ABİLERİ İLE VERMİŞLER COŞKUYU

İZLEYİN ANACIM. HAKVERENLER OLUR SANIRSAM.

İzledim ve bayıldım. Abooww da dedim valla.
 
Güzel bir tatile başlamak üzereyim. :D

Tatilime çok sevdiğim bir parçayı sizlerle paylaşarak girmek istiyorum. Jazz tarihinin belkide en fazla tutulan parçalarından bir tanesi.




Dave Brubeck - Take Five
 
Harikasın yaa.. Bi tanesin sen.. :)

29 yıl önceye götürdün beni yine.. (O yıllardan hiç dönmem aslında.. Ama o uzun hikaye. ;) )

Çok çok çok çok teşekkürler.. :oops: :oops: :oops: :oops:
 
Harika ..
Çok Severim bu parçayı.
Teşekkürler Sanem Ablacım ..
İyi tatiller ..
 
Beğendiğinize sevindim arkadaşlar.

Bazı eserlerin farklı tarzlarla yorumlanmasını çok seviyorum. Fazıl Say da bu anlamda iyi örneklerden bir tanesi. Gerçi magazin dünyasında ismini duymaktan pek hoşnut olmasam da piyanistliğine diyecek yok gerçekten.

Fazıl Say dinleyelim, ilginç bir yorumla.

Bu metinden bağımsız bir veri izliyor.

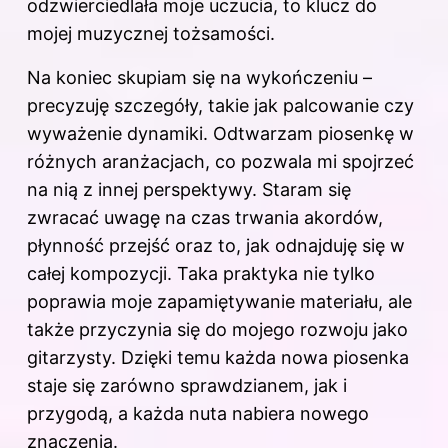
odzwierciedlała moje uczucia, to klucz do
mojej muzycznej tożsamości.
Na koniec skupiam się na wykończeniu –
precyzuję szczegóły, takie jak palcowanie czy
wyważenie dynamiki. Odtwarzam piosenkę w
różnych aranżacjach, co pozwala mi spojrzeć
na nią z innej perspektywy. Staram się
zwracać uwagę na czas trwania akordów,
płynność przejść oraz to, jak odnajduję się w
całej kompozycji. Taka praktyka nie tylko
poprawia moje zapamiętywanie materiału, ale
także przyczynia się do mojego rozwoju jako
gitarzysty. Dzięki temu każda nowa piosenka
staje się zarówno sprawdzianem, jak i
przygodą, a każda nuta nabiera nowego
znaczenia.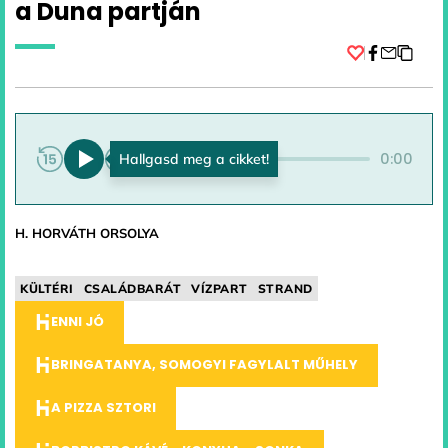
a Duna partján
Facebook
0:00
0:00
H. HORVÁTH ORSOLYA
KÜLTÉRI
CSALÁDBARÁT
VÍZPART
STRAND
ENNI JÓ
BRINGATANYA, SOMOGYI FAGYLALT MŰHELY
A PIZZA SZTORI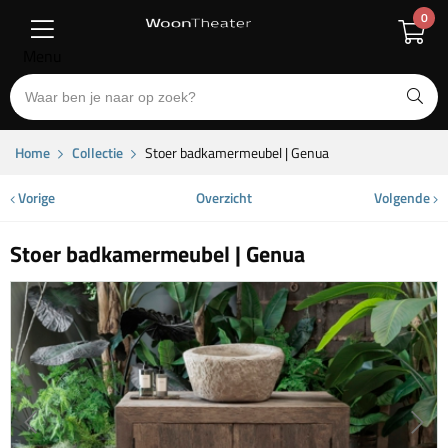
0
Menu
Home
Collectie
Stoer badkamermeubel | Genua
Vorige
Overzicht
Volgende
Stoer badkamermeubel | Genua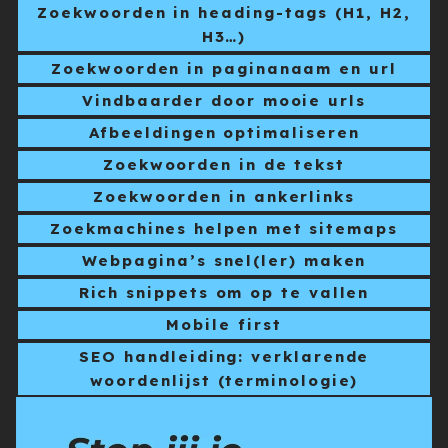
Zoekwoorden in heading-tags (H1, H2,
H3…)
Zoekwoorden in paginanaam en url
Vindbaarder door mooie urls
Afbeeldingen optimaliseren
Zoekwoorden in de tekst
Zoekwoorden in ankerlinks
Zoekmachines helpen met sitemaps
Webpagina’s snel(ler) maken
Rich snippets om op te vallen
Mobile first
SEO handleiding: verklarende
woordenlijst (terminologie)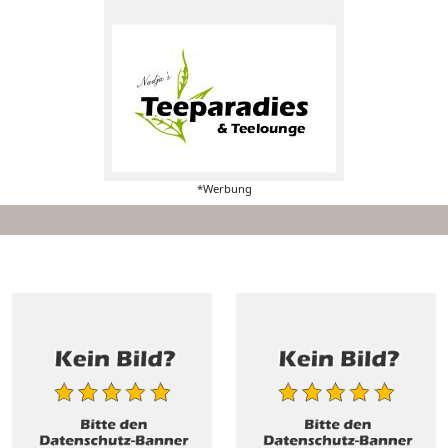
*Werbung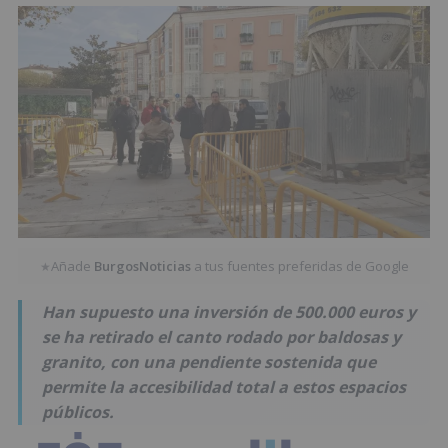
Añade
BurgosNoticias
a tus fuentes preferidas de Google
★
Han supuesto una inversión de 500.000 euros y
se ha retirado el canto rodado por baldosas y
granito, con una pendiente sostenida que
permite la accesibilidad total a estos espacios
públicos.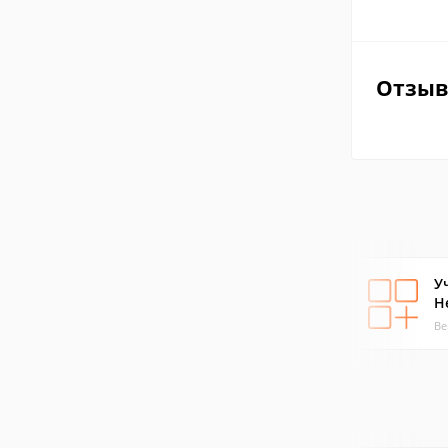
Отзы
У
Н
Ве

Bu arada bu eserin Türk Marşı olarak bilinmesine de acayip bozuluyorum, uygun bir zamanda bunu da açıklarım. :D

Fazıl Say Turkish March
 
Gerçekten duyduğum zaman inanmak istemediğim haberlerden bir tanesi oldu bu da. :(

Türkiye de gerçek anlamda sanatçı öylesine zor yetişiyor ki.

Sesiyle duruşuyla kısacası herşeyiyle bence usta olan kişiyi de kaybettik. Yenileri yetişir mi bilmem.Yetişmeli ama diyorum başka bir şey diyemiyorum.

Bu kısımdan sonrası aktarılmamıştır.